* MATERIAL SUPPLIED
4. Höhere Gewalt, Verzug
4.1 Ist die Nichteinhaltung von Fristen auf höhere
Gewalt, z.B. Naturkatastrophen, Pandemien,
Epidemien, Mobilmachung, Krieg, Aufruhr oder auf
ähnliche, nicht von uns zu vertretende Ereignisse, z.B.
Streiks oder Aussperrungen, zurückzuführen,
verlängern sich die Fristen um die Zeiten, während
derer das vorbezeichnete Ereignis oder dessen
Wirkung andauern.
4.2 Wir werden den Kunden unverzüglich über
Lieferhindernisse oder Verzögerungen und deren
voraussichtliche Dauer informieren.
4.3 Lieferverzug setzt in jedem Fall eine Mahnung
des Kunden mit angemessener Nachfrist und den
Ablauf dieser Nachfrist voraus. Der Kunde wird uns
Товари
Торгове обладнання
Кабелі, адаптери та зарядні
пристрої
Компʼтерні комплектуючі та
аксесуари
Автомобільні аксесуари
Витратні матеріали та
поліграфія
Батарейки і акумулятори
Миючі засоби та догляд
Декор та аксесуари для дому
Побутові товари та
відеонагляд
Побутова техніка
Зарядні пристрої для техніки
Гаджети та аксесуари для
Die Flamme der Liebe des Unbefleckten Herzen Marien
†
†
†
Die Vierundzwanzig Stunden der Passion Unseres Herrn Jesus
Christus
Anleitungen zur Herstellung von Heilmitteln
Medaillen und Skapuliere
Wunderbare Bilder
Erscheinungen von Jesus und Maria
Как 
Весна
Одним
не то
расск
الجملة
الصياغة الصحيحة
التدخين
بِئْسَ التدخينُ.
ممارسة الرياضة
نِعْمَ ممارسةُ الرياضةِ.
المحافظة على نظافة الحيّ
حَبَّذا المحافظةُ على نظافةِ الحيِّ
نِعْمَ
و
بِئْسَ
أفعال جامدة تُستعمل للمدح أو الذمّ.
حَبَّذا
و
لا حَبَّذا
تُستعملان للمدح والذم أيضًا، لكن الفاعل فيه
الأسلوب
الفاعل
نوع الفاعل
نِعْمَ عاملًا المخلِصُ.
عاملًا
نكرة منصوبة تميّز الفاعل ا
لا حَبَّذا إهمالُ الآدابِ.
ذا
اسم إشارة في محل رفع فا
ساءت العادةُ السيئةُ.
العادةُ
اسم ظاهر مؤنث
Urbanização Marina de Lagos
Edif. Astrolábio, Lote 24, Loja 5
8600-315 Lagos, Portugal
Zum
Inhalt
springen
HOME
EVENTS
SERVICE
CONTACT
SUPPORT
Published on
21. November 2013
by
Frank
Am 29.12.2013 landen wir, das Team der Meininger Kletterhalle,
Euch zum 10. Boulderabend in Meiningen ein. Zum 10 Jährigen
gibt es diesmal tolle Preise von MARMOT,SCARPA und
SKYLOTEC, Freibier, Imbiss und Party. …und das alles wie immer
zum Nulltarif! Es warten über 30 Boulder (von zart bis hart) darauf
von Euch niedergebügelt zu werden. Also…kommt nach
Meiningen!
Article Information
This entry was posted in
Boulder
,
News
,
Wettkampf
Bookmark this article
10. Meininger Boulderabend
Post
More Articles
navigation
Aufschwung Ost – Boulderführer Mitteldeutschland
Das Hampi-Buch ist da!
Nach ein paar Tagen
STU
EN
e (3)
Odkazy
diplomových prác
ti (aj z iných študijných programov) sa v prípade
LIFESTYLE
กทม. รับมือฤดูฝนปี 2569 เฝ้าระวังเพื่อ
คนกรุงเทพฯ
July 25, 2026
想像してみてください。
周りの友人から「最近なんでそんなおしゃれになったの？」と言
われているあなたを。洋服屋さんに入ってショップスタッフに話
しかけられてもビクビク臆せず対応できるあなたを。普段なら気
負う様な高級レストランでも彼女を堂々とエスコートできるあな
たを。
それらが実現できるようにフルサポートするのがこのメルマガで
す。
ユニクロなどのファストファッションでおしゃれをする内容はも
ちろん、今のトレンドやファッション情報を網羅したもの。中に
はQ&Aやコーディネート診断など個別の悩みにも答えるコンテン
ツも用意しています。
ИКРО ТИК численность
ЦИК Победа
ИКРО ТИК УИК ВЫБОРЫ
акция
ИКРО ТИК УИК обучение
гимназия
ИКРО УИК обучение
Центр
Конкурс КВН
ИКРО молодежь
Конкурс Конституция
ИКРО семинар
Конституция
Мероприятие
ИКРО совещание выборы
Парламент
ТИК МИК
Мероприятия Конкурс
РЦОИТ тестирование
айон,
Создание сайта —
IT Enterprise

* TASK DIRECTIONS
Write out only what runs from the line holding "ИКРО ТИК УИК обучение" through the last line of the records, exactly as shown.

* ANSWER AREA
ИКРО ТИК УИК обучение
гимназия
ИКРО УИК обучение
Центр
Конкурс КВН
ИКРО молодежь
Конкурс Конституция
ИКРО семинар
Конституция
Мероприятие
ИКРО совещание выборы
Парламент
ТИК МИК
Мероприятия Конкурс
РЦОИТ тестирование
айон,
Создание сайта —
IT Enterprise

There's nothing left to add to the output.